Introduction
La création en Mauritanie du Mécanisme National de Prévention de la Torture et autres
peines ou traitements cruels, inhumains ou dégradants (MNP) constitue une première
dans la sous-région.
En effet, la ratification par notre pays à la mi-2006 de la Convention contre la Torture et
celle en 2012 du protocole facultatif annexé à cette convention (OPCAT) ont eu une grande
importance en matière de protection des droits de l’homme en général et de ceux des
personnes privées de liberté en particulier.
Nonobstant les défis majeurs auxquels la naissance de cette institution a fait face ; défis qui
impactent toujours, d’une manière ou d’une autre, ses conditions de travail, le MNP a pu, en
peu de temps, réaliser des résultats importants dans le domaine du contrôle des divers lieux
de détention sur l’ensemble du territoire national.

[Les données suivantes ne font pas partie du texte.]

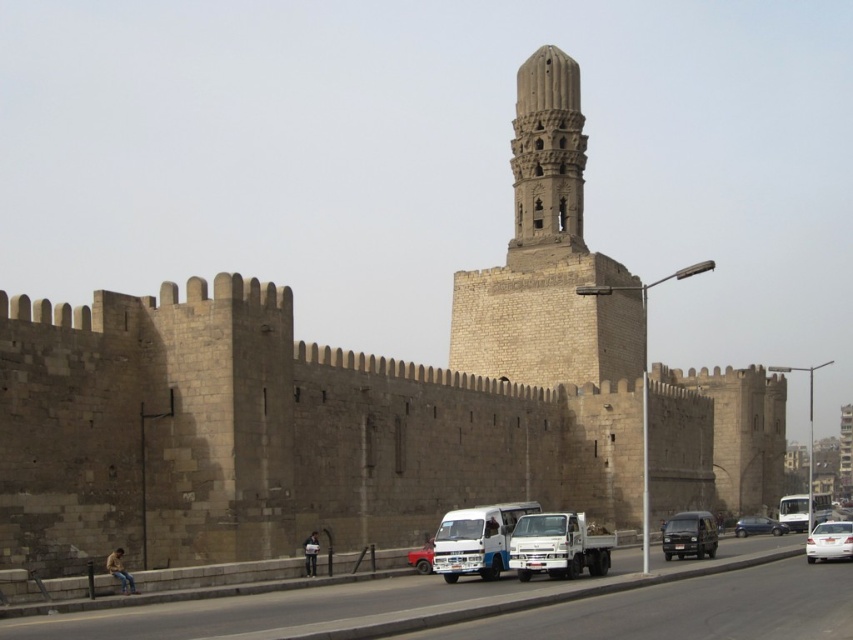 Does metallic blue sedan at lower right have a greater width compared to matte red truck at center?

Yes, metallic blue sedan at lower right is wider than matte red truck at center.

Does point (741, 531) come closer to viewer compared to point (418, 563)?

Ainsi, le Mécanisme a pu organiser des visites de terrain à toutes les prisons nationales et la
majorité des commissariats de police et brigades de gendarmerie, ce qui lui a permis de se
construire une vision globale sur l’état de ces endroits et d’évaluer leur conformité avec les
critères et normes nationales et internationales en matière de traitement des détenus.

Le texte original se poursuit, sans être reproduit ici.